- [Your instructions]: Copy each line below that has "https".

- [Exercise data]:
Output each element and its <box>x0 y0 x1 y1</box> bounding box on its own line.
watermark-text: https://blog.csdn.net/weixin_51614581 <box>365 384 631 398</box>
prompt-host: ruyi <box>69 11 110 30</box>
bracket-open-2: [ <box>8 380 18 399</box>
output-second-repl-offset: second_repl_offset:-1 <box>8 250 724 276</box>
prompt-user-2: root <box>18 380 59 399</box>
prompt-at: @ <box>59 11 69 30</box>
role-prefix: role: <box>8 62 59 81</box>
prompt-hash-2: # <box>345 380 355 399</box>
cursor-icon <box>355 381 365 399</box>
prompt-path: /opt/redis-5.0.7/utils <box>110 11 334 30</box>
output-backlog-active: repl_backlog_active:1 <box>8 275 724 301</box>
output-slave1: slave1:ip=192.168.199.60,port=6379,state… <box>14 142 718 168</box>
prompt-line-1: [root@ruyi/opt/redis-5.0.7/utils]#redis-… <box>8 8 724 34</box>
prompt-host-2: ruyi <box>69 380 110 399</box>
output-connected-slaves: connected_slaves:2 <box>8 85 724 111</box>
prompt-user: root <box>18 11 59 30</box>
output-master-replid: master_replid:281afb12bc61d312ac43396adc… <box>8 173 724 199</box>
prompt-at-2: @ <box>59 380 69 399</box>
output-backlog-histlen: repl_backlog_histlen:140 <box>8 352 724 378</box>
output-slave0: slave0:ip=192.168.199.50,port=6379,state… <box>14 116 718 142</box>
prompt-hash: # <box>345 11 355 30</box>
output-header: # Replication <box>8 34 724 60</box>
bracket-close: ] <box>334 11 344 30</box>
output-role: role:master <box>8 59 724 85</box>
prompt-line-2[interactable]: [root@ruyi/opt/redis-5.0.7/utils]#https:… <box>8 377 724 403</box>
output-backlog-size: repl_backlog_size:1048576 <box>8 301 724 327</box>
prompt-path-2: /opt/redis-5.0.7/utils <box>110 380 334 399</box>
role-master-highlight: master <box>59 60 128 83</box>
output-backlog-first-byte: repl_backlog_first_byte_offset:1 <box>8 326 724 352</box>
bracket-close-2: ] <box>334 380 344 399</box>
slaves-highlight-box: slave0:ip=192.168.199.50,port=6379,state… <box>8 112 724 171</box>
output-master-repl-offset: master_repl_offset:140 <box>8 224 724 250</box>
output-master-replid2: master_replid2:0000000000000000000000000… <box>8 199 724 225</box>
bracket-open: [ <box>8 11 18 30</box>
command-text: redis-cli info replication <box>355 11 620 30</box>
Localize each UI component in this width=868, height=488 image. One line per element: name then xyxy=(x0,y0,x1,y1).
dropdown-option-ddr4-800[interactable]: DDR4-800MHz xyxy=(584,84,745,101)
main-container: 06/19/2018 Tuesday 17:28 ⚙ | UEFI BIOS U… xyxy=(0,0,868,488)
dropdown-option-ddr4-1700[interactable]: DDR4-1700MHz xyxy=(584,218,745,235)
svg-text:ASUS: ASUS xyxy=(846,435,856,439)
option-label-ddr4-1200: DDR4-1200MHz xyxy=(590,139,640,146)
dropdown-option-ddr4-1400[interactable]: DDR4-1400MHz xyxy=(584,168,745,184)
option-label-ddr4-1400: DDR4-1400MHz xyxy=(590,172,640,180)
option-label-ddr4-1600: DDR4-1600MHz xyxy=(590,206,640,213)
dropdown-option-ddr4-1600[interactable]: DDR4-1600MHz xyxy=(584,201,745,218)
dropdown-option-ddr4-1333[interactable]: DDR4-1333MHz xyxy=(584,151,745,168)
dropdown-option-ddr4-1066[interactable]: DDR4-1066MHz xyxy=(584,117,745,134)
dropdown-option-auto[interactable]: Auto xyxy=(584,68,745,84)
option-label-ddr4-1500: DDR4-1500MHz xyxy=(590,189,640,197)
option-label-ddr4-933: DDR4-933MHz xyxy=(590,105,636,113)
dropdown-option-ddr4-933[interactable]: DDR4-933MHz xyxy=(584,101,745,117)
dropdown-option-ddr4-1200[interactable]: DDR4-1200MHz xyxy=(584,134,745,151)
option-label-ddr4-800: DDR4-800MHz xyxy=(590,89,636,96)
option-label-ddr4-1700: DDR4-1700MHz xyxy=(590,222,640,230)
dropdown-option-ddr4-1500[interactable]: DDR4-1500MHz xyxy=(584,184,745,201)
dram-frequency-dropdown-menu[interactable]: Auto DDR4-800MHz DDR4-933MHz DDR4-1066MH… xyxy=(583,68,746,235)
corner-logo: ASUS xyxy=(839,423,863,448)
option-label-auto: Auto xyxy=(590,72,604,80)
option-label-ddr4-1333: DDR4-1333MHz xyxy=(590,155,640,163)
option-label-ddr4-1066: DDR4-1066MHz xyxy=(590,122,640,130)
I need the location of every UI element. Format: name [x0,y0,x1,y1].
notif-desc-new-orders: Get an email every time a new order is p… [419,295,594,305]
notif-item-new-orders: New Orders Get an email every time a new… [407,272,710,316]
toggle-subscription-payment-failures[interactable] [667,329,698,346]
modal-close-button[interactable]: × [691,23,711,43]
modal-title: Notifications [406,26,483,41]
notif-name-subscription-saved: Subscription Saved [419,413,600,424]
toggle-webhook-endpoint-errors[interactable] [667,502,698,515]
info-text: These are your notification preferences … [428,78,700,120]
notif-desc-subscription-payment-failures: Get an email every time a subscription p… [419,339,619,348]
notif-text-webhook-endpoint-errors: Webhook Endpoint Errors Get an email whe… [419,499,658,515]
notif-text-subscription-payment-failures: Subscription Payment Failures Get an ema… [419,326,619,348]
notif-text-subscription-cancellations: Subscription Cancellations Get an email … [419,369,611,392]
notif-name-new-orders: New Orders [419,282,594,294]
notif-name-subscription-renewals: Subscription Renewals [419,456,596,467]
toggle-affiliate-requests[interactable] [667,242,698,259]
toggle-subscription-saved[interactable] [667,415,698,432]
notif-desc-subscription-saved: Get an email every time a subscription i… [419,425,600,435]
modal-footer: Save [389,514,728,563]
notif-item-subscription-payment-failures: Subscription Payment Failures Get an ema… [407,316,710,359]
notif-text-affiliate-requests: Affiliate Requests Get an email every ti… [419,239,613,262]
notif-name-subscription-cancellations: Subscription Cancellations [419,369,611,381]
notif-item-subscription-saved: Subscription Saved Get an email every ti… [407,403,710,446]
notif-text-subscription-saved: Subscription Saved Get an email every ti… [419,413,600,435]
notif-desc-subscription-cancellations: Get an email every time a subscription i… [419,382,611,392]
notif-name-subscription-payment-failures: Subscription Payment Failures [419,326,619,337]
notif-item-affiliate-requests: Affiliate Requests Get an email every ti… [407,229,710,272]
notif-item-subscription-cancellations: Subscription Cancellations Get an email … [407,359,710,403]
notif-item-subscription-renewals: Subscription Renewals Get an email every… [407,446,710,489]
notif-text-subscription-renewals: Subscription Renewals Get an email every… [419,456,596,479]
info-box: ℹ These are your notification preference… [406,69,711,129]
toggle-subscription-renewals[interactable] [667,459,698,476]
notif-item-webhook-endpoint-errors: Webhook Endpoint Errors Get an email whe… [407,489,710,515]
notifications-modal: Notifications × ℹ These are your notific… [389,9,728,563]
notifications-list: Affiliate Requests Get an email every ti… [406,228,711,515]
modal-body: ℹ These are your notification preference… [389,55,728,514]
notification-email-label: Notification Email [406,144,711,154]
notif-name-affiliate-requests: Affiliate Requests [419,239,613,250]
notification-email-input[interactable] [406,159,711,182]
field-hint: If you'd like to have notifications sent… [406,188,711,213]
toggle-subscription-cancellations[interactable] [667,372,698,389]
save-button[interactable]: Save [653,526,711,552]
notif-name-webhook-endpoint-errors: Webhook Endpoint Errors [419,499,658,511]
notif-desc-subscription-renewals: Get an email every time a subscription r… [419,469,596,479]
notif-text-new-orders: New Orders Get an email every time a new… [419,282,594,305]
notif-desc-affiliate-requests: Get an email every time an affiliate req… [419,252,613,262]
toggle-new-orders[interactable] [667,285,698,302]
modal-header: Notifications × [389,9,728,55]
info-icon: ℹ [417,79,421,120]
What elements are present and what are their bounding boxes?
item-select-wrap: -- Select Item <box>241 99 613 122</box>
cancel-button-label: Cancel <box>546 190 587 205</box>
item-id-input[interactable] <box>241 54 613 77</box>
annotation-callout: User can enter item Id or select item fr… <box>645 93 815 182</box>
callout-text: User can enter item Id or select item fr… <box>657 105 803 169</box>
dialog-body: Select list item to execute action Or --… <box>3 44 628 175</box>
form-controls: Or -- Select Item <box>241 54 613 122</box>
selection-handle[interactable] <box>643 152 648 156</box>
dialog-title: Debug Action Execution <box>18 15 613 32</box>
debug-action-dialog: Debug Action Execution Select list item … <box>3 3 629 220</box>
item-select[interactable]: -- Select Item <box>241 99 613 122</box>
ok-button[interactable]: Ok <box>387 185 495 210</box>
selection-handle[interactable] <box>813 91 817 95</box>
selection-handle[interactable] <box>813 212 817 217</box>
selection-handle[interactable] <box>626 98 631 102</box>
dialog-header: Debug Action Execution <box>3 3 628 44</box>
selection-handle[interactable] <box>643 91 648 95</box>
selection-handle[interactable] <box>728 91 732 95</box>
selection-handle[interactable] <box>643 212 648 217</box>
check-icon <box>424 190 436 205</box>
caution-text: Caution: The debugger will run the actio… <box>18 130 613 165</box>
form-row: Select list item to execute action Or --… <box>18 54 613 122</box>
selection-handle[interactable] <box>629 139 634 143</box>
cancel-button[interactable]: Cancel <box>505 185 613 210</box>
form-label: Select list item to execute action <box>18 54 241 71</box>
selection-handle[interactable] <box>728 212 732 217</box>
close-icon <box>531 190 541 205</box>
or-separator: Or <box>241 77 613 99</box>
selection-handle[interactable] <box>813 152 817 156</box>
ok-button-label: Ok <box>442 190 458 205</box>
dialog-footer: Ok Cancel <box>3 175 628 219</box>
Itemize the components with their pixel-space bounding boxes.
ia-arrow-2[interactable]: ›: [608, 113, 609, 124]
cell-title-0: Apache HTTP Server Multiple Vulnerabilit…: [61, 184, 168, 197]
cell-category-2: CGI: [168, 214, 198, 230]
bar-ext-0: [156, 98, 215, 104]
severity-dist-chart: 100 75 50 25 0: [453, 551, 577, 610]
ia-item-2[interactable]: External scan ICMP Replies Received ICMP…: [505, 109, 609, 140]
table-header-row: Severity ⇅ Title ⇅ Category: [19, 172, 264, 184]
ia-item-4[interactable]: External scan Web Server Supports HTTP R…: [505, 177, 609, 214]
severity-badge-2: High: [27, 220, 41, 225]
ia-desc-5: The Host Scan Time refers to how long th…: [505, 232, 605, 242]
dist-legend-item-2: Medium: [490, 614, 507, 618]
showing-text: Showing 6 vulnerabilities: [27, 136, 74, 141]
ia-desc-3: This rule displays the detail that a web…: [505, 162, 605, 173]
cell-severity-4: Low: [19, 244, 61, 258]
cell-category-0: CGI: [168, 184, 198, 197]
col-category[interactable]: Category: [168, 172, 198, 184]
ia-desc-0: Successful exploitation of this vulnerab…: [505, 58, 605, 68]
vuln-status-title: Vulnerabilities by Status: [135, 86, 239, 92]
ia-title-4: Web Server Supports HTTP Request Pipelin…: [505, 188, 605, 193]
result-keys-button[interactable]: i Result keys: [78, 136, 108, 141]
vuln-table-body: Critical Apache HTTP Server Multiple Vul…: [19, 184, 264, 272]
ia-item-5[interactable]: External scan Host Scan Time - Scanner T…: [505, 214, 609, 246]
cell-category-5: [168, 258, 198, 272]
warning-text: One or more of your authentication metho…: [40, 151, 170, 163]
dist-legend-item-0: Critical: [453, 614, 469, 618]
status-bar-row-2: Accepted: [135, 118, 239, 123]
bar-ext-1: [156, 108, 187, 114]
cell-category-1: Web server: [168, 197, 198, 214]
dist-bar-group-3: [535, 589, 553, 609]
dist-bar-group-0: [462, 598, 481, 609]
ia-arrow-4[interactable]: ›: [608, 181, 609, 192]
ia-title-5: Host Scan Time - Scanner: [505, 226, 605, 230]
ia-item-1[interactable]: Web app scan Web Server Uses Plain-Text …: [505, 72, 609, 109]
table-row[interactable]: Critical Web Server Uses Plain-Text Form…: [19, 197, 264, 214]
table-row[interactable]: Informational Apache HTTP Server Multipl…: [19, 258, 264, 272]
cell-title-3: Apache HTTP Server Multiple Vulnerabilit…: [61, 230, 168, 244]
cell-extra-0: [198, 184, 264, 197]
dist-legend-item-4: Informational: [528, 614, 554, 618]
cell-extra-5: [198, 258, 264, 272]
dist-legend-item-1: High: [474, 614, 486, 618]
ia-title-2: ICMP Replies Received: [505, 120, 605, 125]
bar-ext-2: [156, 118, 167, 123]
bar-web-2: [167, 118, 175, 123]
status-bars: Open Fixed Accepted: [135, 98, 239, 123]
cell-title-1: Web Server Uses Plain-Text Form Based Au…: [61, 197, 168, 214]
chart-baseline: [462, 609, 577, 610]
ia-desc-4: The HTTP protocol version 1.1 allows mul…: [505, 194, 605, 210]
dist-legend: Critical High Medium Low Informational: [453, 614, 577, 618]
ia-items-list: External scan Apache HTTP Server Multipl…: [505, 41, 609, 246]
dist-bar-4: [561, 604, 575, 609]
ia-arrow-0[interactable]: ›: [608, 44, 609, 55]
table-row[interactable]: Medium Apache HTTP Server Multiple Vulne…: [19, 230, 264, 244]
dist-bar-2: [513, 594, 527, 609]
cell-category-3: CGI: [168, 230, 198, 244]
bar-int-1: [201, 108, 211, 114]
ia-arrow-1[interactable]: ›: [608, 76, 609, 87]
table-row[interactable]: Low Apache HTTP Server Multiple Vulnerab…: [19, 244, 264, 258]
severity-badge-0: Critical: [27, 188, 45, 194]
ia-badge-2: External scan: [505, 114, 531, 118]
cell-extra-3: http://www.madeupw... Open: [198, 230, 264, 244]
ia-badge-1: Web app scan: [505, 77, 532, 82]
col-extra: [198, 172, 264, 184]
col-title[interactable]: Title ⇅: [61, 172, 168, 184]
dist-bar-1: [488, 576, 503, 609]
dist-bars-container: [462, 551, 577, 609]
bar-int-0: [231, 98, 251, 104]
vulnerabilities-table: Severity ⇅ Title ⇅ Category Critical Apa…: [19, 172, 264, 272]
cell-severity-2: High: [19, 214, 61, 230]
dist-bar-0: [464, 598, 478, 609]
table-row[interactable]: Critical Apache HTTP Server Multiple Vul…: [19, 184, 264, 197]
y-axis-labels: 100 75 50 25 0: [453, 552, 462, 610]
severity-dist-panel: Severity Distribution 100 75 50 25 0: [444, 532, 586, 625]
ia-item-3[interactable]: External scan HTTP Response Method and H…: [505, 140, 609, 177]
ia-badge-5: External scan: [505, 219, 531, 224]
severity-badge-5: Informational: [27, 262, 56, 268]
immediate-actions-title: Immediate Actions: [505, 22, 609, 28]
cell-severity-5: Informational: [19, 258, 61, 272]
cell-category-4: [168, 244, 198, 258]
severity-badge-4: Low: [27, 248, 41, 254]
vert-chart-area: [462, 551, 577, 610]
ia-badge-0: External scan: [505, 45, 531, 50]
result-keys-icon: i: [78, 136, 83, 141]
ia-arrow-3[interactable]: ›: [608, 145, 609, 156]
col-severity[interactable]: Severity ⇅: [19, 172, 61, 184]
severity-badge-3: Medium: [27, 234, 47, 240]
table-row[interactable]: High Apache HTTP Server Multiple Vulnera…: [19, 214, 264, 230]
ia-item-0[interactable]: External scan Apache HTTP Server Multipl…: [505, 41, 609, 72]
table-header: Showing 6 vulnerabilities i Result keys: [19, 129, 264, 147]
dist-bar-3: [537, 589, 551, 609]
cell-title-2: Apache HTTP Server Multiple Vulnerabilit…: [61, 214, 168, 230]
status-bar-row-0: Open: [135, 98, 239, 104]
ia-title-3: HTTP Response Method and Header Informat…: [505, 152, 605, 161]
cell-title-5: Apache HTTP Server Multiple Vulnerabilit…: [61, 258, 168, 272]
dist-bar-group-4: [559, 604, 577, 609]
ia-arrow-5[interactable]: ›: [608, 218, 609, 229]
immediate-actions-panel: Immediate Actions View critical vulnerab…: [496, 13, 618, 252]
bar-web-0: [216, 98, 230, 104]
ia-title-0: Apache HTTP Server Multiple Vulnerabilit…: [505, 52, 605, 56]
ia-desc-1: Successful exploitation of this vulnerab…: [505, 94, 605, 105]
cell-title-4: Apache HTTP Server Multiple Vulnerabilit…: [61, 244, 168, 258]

- [Finished exercise]:
watermark-text: https://blog.csdn.net/weixin_51614581 <box>365 384 631 398</box>
prompt-line-2[interactable]: [root@ruyi/opt/redis-5.0.7/utils]#https:… <box>8 377 724 403</box>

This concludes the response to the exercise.